(Saved data entries)
★ ★ ★ ★ ★ ★ ★

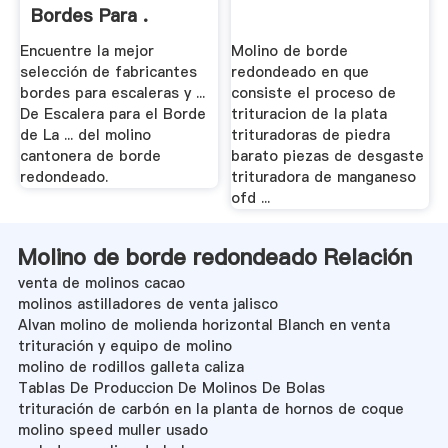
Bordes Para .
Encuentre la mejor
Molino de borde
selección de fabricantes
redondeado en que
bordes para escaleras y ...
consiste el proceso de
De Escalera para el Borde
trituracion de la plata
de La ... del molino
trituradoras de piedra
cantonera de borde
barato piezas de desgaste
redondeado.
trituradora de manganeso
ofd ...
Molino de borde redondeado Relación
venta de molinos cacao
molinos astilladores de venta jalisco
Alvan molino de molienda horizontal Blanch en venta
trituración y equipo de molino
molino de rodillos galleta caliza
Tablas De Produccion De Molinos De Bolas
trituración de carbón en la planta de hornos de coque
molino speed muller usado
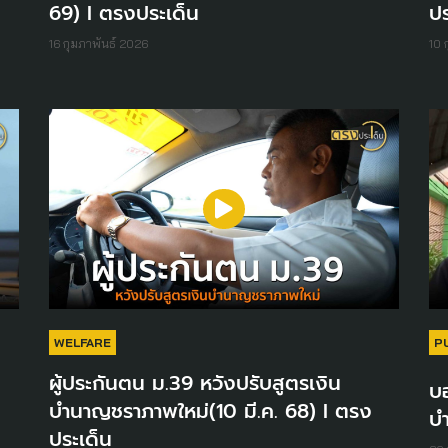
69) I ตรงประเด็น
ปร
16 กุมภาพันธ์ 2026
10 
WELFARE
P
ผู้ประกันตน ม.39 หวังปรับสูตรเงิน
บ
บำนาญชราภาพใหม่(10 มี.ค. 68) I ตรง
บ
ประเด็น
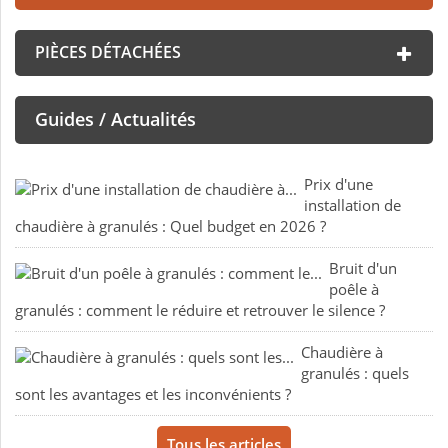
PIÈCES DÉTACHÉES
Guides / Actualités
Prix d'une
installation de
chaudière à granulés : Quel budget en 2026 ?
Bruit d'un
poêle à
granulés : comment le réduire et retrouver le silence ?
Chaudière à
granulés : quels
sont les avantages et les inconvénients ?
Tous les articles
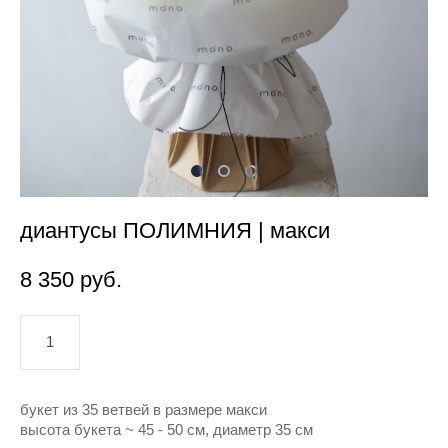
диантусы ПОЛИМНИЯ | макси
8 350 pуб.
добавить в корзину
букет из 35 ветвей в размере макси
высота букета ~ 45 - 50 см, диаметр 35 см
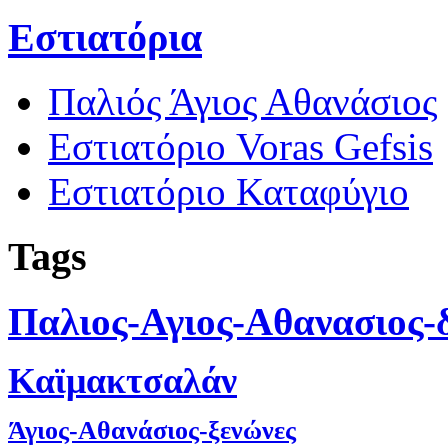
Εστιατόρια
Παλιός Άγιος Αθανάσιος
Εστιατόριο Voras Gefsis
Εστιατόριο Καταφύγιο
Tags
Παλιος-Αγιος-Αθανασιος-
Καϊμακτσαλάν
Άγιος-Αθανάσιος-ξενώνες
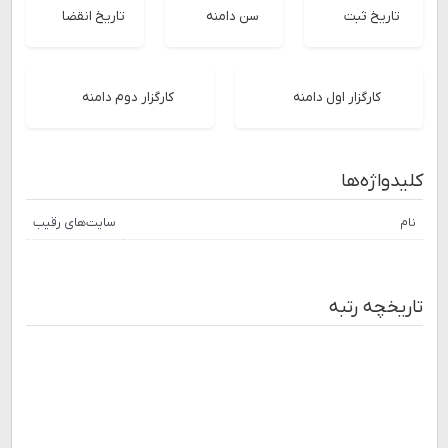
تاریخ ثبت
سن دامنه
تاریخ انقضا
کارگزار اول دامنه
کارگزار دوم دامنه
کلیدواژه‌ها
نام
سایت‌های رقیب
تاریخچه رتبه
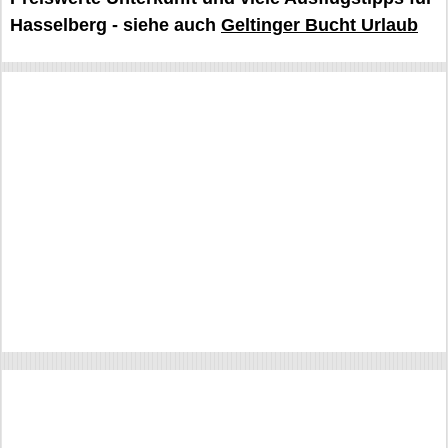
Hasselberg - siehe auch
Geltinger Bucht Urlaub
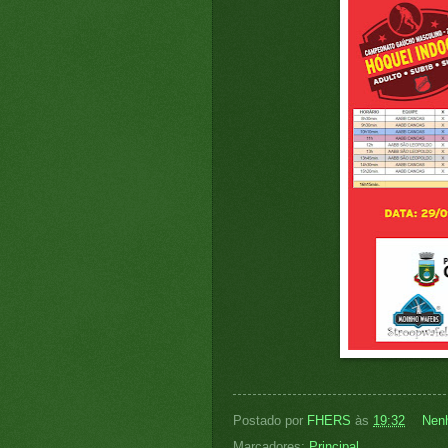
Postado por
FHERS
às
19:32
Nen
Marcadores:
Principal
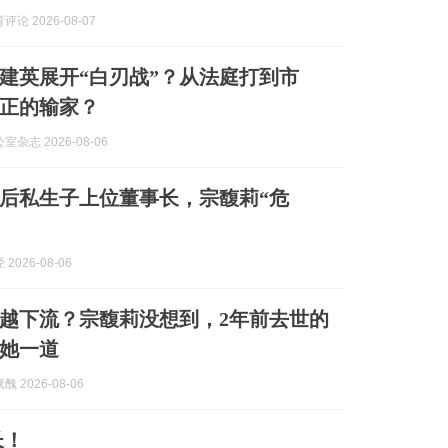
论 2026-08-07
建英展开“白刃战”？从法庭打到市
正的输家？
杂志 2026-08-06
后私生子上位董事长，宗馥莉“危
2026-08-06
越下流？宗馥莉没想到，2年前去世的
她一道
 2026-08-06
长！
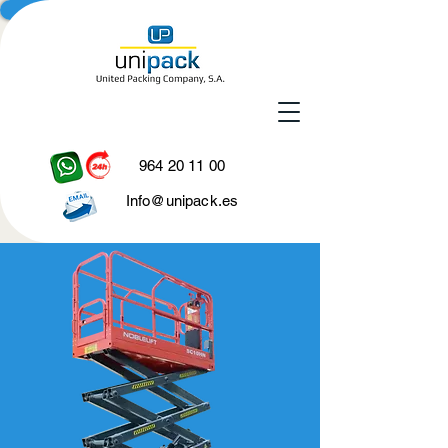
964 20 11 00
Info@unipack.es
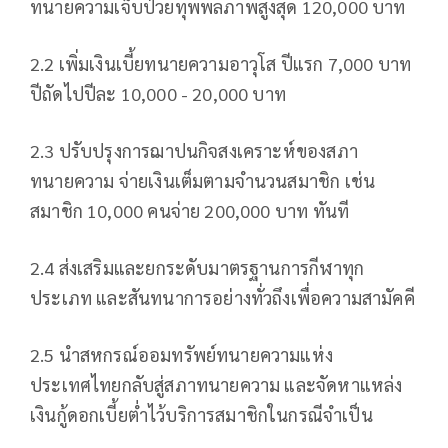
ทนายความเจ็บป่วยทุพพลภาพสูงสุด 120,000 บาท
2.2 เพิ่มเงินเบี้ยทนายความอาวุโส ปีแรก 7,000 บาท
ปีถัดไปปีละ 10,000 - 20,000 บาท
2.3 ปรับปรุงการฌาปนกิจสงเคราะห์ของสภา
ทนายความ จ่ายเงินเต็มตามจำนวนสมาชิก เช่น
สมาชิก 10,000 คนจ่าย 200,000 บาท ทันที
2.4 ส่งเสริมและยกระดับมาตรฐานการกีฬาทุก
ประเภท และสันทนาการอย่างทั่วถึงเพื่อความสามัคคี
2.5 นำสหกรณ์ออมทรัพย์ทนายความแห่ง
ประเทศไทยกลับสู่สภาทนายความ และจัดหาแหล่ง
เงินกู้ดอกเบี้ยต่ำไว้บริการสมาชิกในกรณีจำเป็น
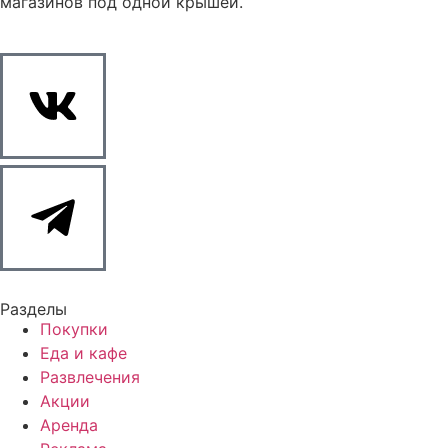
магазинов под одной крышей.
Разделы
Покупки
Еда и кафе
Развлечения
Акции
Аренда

★ ★ ★ ★ ★ ★ ★

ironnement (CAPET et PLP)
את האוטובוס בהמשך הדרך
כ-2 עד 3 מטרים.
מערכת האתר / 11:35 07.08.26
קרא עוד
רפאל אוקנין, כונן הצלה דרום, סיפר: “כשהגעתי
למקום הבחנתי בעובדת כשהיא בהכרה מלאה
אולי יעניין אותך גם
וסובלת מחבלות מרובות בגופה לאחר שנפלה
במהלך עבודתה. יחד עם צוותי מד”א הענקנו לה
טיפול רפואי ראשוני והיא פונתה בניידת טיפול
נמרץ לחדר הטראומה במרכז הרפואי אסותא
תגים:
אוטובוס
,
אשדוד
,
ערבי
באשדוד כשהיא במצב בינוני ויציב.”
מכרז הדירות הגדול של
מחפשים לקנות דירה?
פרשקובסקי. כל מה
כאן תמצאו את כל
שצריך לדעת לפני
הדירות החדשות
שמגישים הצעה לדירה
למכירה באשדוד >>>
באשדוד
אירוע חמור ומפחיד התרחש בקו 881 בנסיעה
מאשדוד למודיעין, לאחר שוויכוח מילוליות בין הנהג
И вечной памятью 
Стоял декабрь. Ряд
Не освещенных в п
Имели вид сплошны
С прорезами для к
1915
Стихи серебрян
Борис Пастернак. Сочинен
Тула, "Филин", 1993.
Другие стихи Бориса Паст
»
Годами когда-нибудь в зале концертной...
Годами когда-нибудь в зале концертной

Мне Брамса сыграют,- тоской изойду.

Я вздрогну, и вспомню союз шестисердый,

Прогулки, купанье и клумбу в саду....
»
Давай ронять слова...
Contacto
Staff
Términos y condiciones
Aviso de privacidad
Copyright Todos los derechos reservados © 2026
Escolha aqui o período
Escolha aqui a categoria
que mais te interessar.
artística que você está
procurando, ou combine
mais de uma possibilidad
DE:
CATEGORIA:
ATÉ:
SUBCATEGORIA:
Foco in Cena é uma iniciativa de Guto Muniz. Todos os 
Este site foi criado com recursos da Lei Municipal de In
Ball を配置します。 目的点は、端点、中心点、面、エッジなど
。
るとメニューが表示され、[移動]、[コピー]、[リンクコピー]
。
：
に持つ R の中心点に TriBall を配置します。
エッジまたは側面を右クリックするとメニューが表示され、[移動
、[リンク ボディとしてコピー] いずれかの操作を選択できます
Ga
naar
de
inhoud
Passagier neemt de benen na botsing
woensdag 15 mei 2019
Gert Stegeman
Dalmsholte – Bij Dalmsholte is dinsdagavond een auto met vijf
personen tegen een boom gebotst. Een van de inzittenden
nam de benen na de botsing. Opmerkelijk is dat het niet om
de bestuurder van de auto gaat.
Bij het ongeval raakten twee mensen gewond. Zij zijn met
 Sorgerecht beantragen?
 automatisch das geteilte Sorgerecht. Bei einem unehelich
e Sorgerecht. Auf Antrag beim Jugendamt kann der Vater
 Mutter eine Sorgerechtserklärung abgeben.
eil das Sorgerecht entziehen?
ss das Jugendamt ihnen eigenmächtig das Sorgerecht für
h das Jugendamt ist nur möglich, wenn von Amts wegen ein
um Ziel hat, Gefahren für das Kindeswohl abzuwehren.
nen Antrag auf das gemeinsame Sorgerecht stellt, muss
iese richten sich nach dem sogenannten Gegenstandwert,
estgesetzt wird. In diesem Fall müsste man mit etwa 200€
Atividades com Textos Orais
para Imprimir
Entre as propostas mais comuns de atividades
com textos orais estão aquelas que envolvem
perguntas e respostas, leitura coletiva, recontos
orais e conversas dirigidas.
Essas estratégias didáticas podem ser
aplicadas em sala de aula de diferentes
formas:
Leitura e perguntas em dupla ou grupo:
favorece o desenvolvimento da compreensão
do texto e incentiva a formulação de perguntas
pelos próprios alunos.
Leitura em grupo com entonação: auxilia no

★ ★ ★ ★ ★ ★ ★

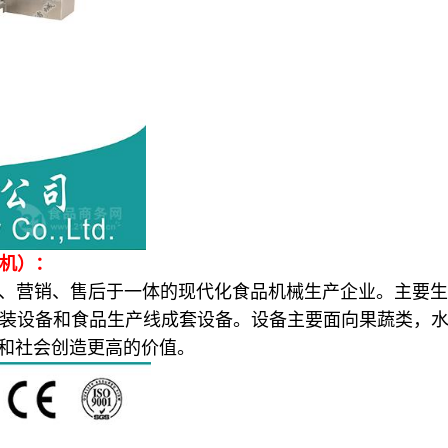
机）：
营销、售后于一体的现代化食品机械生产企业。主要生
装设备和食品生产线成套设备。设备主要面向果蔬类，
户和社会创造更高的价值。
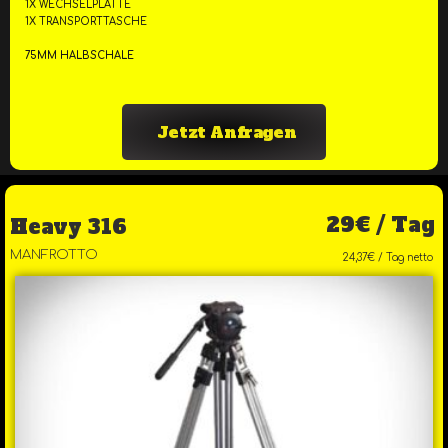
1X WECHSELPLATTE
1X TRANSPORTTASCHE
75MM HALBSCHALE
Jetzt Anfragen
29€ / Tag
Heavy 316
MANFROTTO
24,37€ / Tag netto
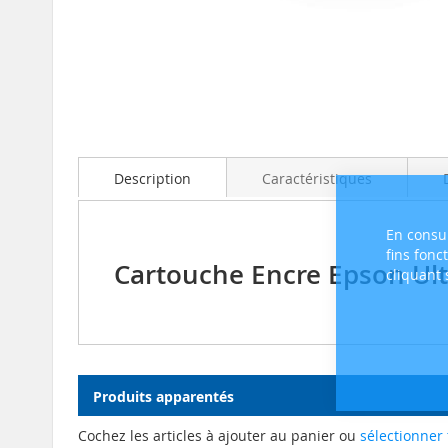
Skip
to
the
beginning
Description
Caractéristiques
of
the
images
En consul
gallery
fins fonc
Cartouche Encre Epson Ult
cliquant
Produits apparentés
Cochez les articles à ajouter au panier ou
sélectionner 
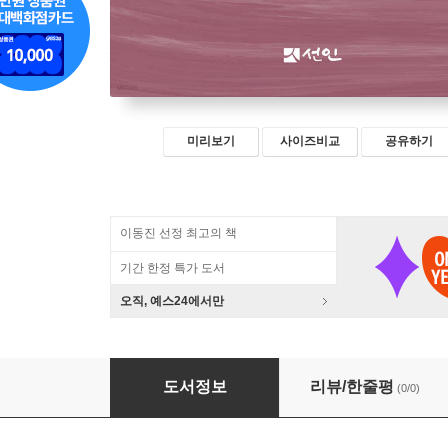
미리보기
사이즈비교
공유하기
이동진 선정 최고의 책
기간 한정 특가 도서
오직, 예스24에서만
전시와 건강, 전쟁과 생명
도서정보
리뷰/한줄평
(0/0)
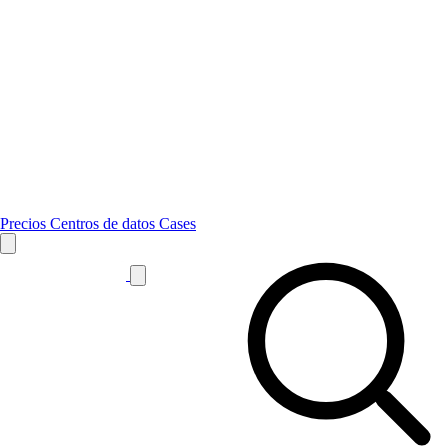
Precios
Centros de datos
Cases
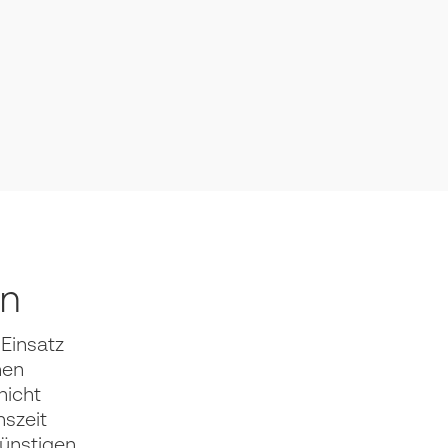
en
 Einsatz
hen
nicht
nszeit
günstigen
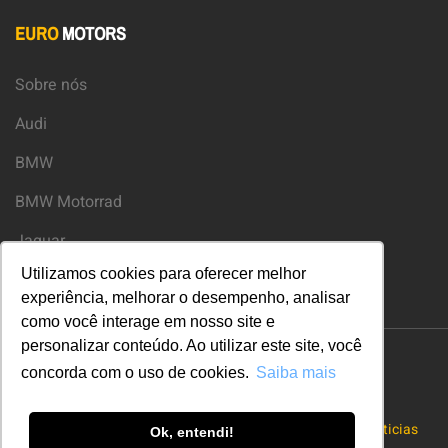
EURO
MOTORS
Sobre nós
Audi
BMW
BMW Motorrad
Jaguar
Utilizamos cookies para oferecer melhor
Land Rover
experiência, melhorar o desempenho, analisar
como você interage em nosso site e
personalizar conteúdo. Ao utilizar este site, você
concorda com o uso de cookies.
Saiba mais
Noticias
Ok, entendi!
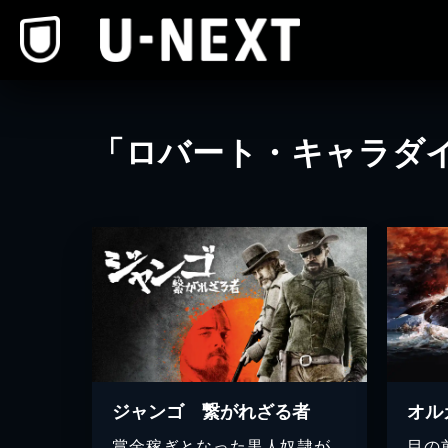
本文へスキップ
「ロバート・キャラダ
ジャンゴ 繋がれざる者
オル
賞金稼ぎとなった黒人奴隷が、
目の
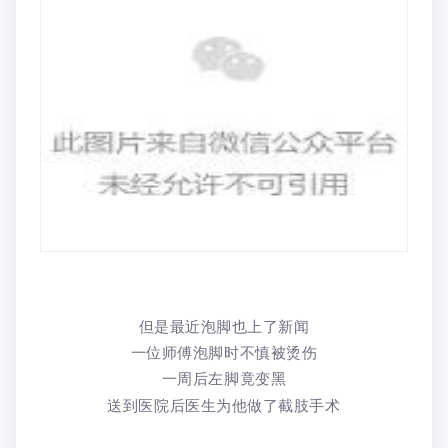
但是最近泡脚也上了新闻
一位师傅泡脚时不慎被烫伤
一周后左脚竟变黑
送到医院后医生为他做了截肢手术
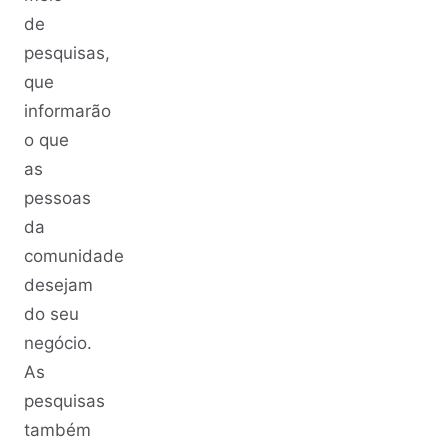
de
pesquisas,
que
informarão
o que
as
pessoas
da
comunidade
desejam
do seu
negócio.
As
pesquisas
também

★ ★ ★ ★ ★ ★ ★

> [TASK OBJECTIVE]:
I'd like the lines above repeated exactly, from the one that contains "Bordes Para ." through the one that contains "Info@unipack.es", with no pictures.

> [OUTPUT BELOW]:
Bordes Para .
Encuentre la mejor
Molino de borde
selección de fabricantes
redondeado en que
bordes para escaleras y ...
consiste el proceso de
De Escalera para el Borde
trituracion de la plata
de La ... del molino
trituradoras de piedra
cantonera de borde
barato piezas de desgaste
redondeado.
trituradora de manganeso
ofd ...
Molino de borde redondeado Relación
venta de molinos cacao
molinos astilladores de venta jalisco
Alvan molino de molienda horizontal Blanch en venta
trituración y equipo de molino
molino de rodillos galleta caliza
Tablas De Produccion De Molinos De Bolas
trituración de carbón en la planta de hornos de coque
molino speed muller usado
69) I ตรงประเด็น
ปร
16 กุมภาพันธ์ 2026
10 
WELFARE
P
ผู้ประกันตน ม.39 หวังปรับสูตรเงิน
บ
บำนาญชราภาพใหม่(10 มี.ค. 68) I ตรง
บ
ประเด็น
PIÈCES DÉTACHÉES
Guides / Actualités
Prix d'une
installation de
chaudière à granulés : Quel budget en 2026 ?
Bruit d'un
poêle à
granulés : comment le réduire et retrouver le silence ?
Chaudière à
granulés : quels
sont les avantages et les inconvénients ?
Tous les articles
диантусы ПОЛИМНИЯ | макси
8 350 pуб.
добавить в корзину
букет из 35 ветвей в размере макси
высота букета ~ 45 - 50 см, диаметр 35 см
Εστιατόρια
Παλιός Άγιος Αθανάσιος
Εστιατόριο Voras Gefsis
Εστιατόριο Καταφύγιο
Tags
Παλιος-Αγιος-Αθανασιος-
Καϊμακτσαλάν
Άγιος-Αθανάσιος-ξενώνες
تاریخ ثبت
سن دامنه
تاریخ انقضا
کارگزار اول دامنه
کارگزار دوم دامنه
کلیدواژه‌ها
نام
سایت‌های رقیب
تاریخچه رتبه
Hasselberg - siehe auch
Geltinger Bucht Urlaub
Postado por
FHERS
às
19:32
Nen
Marcadores:
Principal
论 2026-08-07
建英展开“白刃战”？从法庭打到市
正的输家？
杂志 2026-08-06
后私生子上位董事长，宗馥莉“危
2026-08-06
越下流？宗馥莉没想到，2年前去世的
她一道
 2026-08-06
长！
964 20 11 00
Info@unipack.es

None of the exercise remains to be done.